> Description of the task: Where a picture appears, leave it out, and print the rest of the records as they are.

> Records from a data source:
————————
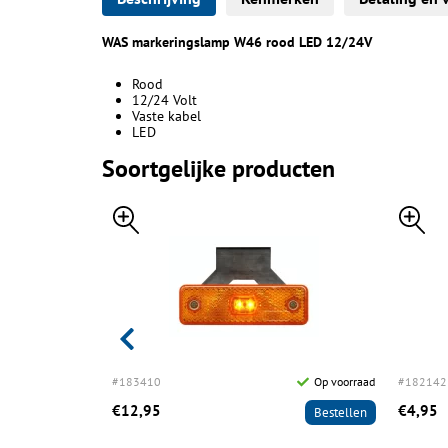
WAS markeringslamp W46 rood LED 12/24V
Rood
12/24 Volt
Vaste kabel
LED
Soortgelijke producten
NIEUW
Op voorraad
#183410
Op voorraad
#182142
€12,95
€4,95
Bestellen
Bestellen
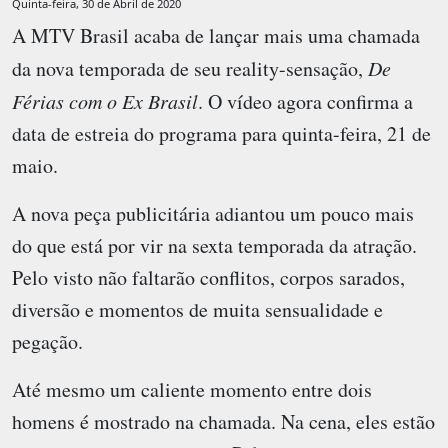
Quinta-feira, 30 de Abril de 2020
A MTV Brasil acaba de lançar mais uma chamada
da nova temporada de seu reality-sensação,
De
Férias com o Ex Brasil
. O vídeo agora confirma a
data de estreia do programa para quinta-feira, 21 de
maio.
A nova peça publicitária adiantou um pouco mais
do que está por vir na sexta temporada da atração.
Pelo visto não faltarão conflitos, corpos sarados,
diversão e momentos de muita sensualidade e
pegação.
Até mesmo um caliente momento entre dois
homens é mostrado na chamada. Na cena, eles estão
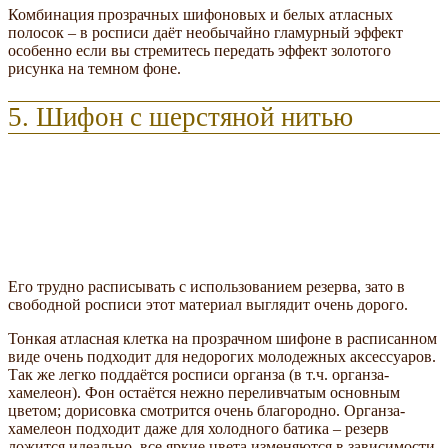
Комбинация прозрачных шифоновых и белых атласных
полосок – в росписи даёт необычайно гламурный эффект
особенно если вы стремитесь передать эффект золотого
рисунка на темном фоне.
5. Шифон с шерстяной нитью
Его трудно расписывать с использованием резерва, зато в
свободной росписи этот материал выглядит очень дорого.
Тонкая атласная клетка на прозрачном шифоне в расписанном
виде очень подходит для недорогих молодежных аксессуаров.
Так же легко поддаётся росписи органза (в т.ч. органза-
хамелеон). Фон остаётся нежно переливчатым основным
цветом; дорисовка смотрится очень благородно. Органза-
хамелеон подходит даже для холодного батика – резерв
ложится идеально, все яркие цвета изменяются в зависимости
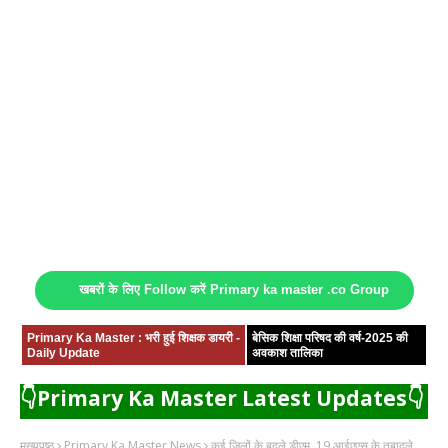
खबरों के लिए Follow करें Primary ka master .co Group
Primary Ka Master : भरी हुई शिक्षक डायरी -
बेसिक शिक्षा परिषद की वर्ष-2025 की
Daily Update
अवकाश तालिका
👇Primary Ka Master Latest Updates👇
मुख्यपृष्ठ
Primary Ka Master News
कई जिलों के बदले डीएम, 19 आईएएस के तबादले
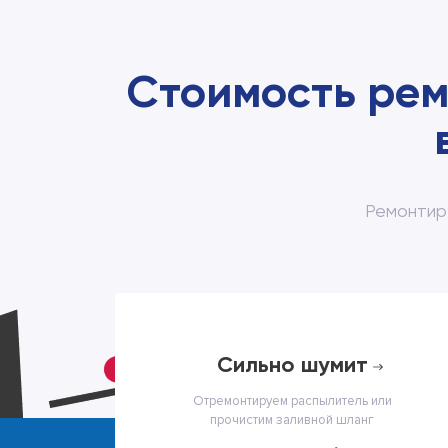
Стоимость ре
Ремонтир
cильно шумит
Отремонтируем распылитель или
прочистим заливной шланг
————————
> Your solution:
WAS markeringslamp W46 rood LED 12/24V
Rood
12/24 Volt
Vaste kabel
LED
Soortgelijke producten
NIEUW
Op voorraad
#183410
Op voorraad
#182142
€12,95
€4,95
Bestellen
Bestellen
Quinta-feira, 30 de Abril de 2020
A MTV Brasil acaba de lançar mais uma chamada
da nova temporada de seu reality-sensação,
De
Férias com o Ex Brasil
. O vídeo agora confirma a
data de estreia do programa para quinta-feira, 21 de
maio.
A nova peça publicitária adiantou um pouco mais
do que está por vir na sexta temporada da atração.
Pelo visto não faltarão conflitos, corpos sarados,
diversão e momentos de muita sensualidade e
pegação.
Até mesmo um caliente momento entre dois
homens é mostrado na chamada. Na cena, eles estão
Комбинация прозрачных шифоновых и белых атласных
полосок – в росписи даёт необычайно гламурный эффект
особенно если вы стремитесь передать эффект золотого
рисунка на темном фоне.
5. Шифон с шерстяной нитью
Его трудно расписывать с использованием резерва, зато в
свободной росписи этот материал выглядит очень дорого.
Тонкая атласная клетка на прозрачном шифоне в расписанном
виде очень подходит для недорогих молодежных аксессуаров.
Так же легко поддаётся росписи органза (в т.ч. органза-
хамелеон). Фон остаётся нежно переливчатым основным
цветом; дорисовка смотрится очень благородно. Органза-
хамелеон подходит даже для холодного батика – резерв
ложится идеально, все яркие цвета изменяются в зависимости
खबरों के लिए Follow करें Primary ka master .co Group
Primary Ka Master : भरी हुई शिक्षक डायरी -
बेसिक शिक्षा परिषद की वर्ष-2025 की
Daily Update
अवकाश तालिका
👇Primary Ka Master Latest Updates👇
मुख्यपृष्ठ
Primary Ka Master News
कई जिलों के बदले डीएम, 19 आईएएस के तबादले
Стоимость ре
Ремонтир
cильно шумит
Отремонтируем распылитель или
прочистим заливной шланг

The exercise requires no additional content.